Modified gravity theories have richer observational consequences for large-scale structure than conventional dark energy models, in that different observables are not described by a single growth factor even in the linear regime. We examine the relationships between perturbations in the metric potentials, density and velocity fields, and discuss strategies for measuring them using gravitational lensing, galaxy cluster abundances, galaxy clustering/dynamics and the ISW effect. We show how a broad class of gravity theories can be tested by combining these probes. A robust way to interpret observations is by constraining two key functions: the ratio of the two metric potentials, and the ratio of the Gravitational ``constant'' in the Poisson equation to Newton's constant. We also discuss quasilinear effects that carry signatures of gravity, such as through induced three-point correlations.
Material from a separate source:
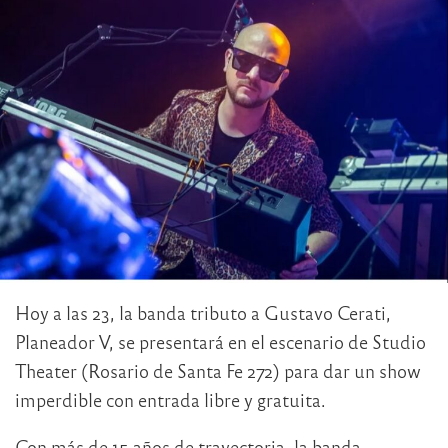
Hoy a las 23, la banda tributo a Gustavo Cerati,
Planeador V, se presentará en el escenario de Studio
Theater (Rosario de Santa Fe 272) para dar un show
imperdible con entrada libre y gratuita.
Con más de 15 años de trayectoria, la banda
Clustering of dark energy can mimic features of modified gravity theories and thus confuse the search for distinct signatures of such theories. It can produce pressure perturbations and anisotropic stresses, which breaks the equality between the two metric potentials even in general relativity. With these two extra degrees of freedom, can a clustered dark energy model mimic modified gravity models in all observational tests? We show with specific examples that observational constraints on both the metric potentials and density perturbations can in principle distinguish modifications of gravity from dark energy models. We compare our result with other recent studies that have slightly different assumptions (and apparently contradictory conclusions).

Figures (3)

• Figure 1: Upper panel: We plot the normalized distance $d(z)$ (solid curves, almost coincident) and the linear growth rate $D(z)/a(z)$ (dotted curves) for $0<z<3$ for two dark energy models (in black and red) and a DGP model (in blue). The distances and growth rates are normalized to give 1 at high redshift (z=1100). Lower panel: The fractional deviations in distance (solid curves) and linear growth (dotted curves) from the fiducial $\Lambda$CDM model are shown for a dark energy model (black) and DGP (blue) (see text for details). Note that the DGP growth curve is sensitive to the parameters chosen to fit the distance redshift relation: for a distance curve that matches $\Lambda$CDM better, the growth curve would also have smaller deviation.
• Figure 2: First consistency condition for at least one DE model to mimic $\phi$, $\psi$ and $\delta$ in a flat DGP model. The dashed line given by Eqn. \ref{['eqn:eta_Geff']} represents the required condition, while the solid curve is the actual relation in flat DGP. When $a\rightarrow 0$, $\eta\rightarrow 1$ and for $a\rightarrow \infty$, $\eta\rightarrow 1/2$. The points on the curve with $a=0.5$ and $a=1$ are indicated. (For flat DGP lines with different $\Omega_m$ lie on top of each other.) The disagreement between the two curves shows that DGP is a modified gravity model that can not be mimicked by any dark energy model.
• Figure 3: The second necessary condition for at least one DE model to mimic $\phi$, $\psi$ and $\delta$ in the given DGP model. The condition $\eta^{-1}\simeq w\beta+1+3w$, given by Eqn. \ref{['eqn:eta']} implies the variable on the y-axis should be zero for all $a$. For flat DGP with $\Omega_m=0.2$, this condition is also severely violated for $a>0$.